Repeat the records below exactly, leaving out every picture.

INFORMATION GIVEN Start Marker

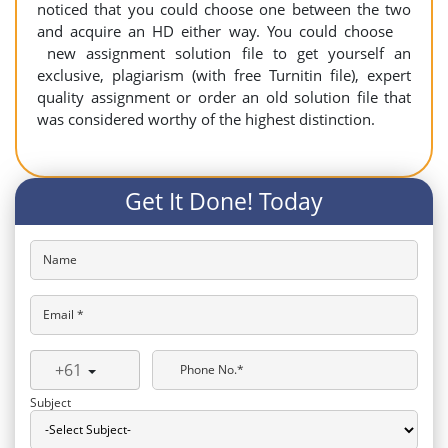
noticed that you could choose one between the two
and acquire an HD either way. You could choose
new assignment solution file to get yourself an
exclusive, plagiarism (with free Turnitin file), expert
quality assignment or order an old solution file that
was considered worthy of the highest distinction.
Get It Done! Today
Name
Email *
+61
Phone No.*
Subject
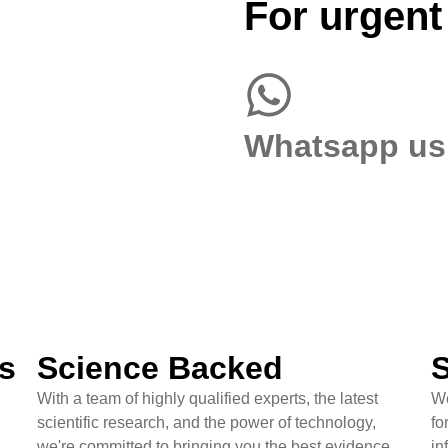
For urgent
Whatsapp us
s
Science Backed
S
With a team of highly qualified experts, the latest
We
scientific research, and the power of technology,
fo
we're committed to bringing you the best evidence
in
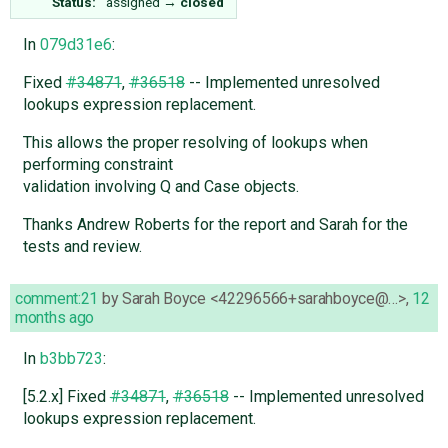
Status:
assigned
→
closed
In
079d31e6
:
Fixed
#34871
,
#36518
-- Implemented unresolved
lookups expression replacement.
This allows the proper resolving of lookups when
performing constraint
validation involving Q and Case objects.
Thanks Andrew Roberts for the report and Sarah for the
tests and review.
comment:21
by
Sarah Boyce <42296566+sarahboyce@…>
,
12
months ago
In
b3bb723
:
[5.2.x] Fixed
#34871
,
#36518
-- Implemented unresolved
lookups expression replacement.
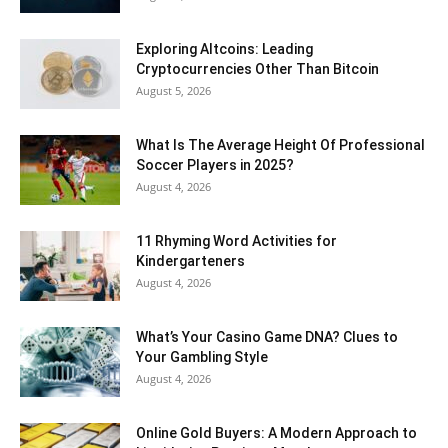
Exploring Altcoins: Leading
Cryptocurrencies Other Than Bitcoin
August 5, 2026
What Is The Average Height Of Professional
Soccer Players in 2025?
August 4, 2026
11 Rhyming Word Activities for
Kindergarteners
August 4, 2026
What’s Your Casino Game DNA? Clues to
Your Gambling Style
August 4, 2026
Online Gold Buyers: A Modern Approach to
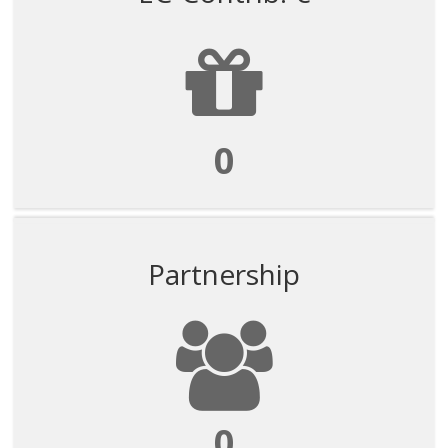
0
Partnership
0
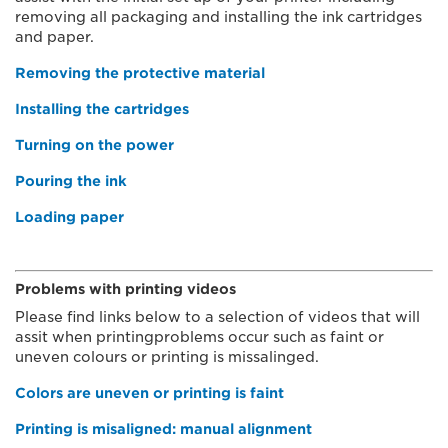
removing all packaging and installing the ink cartridges
and paper.
Removing the protective material
Installing the cartridges
Turning on the power
Pouring the ink
Loading paper
Problems with printing videos
Please find links below to a selection of videos that will
assit when printingproblems occur such as faint or
uneven colours or printing is missalinged.
Colors are uneven or printing is faint
Printing is misaligned: manual alignment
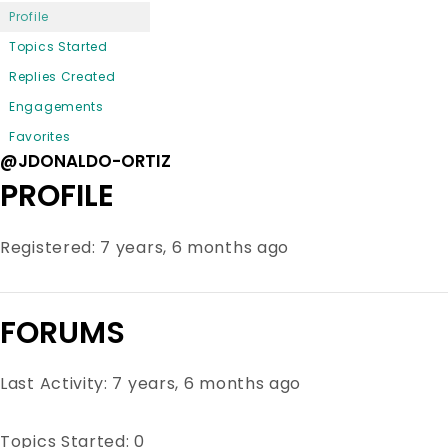
Profile
Topics Started
Replies Created
Engagements
Favorites
@JDONALDO-ORTIZ
PROFILE
Registered: 7 years, 6 months ago
FORUMS
Last Activity: 7 years, 6 months ago
Topics Started: 0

INFORMATION GIVEN End Marker

## SOLUTION FOR THIS PROBLEM
noticed that you could choose one between the two
and acquire an HD either way. You could choose
new assignment solution file to get yourself an
exclusive, plagiarism (with free Turnitin file), expert
quality assignment or order an old solution file that
was considered worthy of the highest distinction.
Get It Done! Today
Name
Email *
+61
Phone No.*
Subject
For urgent
Whatsapp us
s
Science Backed
S
With a team of highly qualified experts, the latest
We
scientific research, and the power of technology,
fo
we're committed to bringing you the best evidence
in
Status:
assigned
→
closed
In
079d31e6
:
Fixed
#34871
,
#36518
-- Implemented unresolved
lookups expression replacement.
This allows the proper resolving of lookups when
performing constraint
validation involving Q and Case objects.
Thanks Andrew Roberts for the report and Sarah for the
tests and review.
comment:21
by
Sarah Boyce <42296566+sarahboyce@…>
,
12
months ago
In
b3bb723
:
[5.2.x] Fixed
#34871
,
#36518
-- Implemented unresolved
lookups expression replacement.
Exploring Altcoins: Leading
Cryptocurrencies Other Than Bitcoin
August 5, 2026
What Is The Average Height Of Professional
Soccer Players in 2025?
August 4, 2026
11 Rhyming Word Activities for
Kindergarteners
August 4, 2026
What’s Your Casino Game DNA? Clues to
Your Gambling Style
August 4, 2026
Online Gold Buyers: A Modern Approach to
0
Partnership
0
removing all packaging and installing the ink cartridges
and paper.
Removing the protective material
Installing the cartridges
Turning on the power
Pouring the ink
Loading paper
Problems with printing videos
Please find links below to a selection of videos that will
assit when printingproblems occur such as faint or
uneven colours or printing is missalinged.
Colors are uneven or printing is faint
Printing is misaligned: manual alignment
Profile
Topics Started
Replies Created
Engagements
Favorites
@JDONALDO-ORTIZ
PROFILE
Registered: 7 years, 6 months ago
FORUMS
Last Activity: 7 years, 6 months ago
Topics Started: 0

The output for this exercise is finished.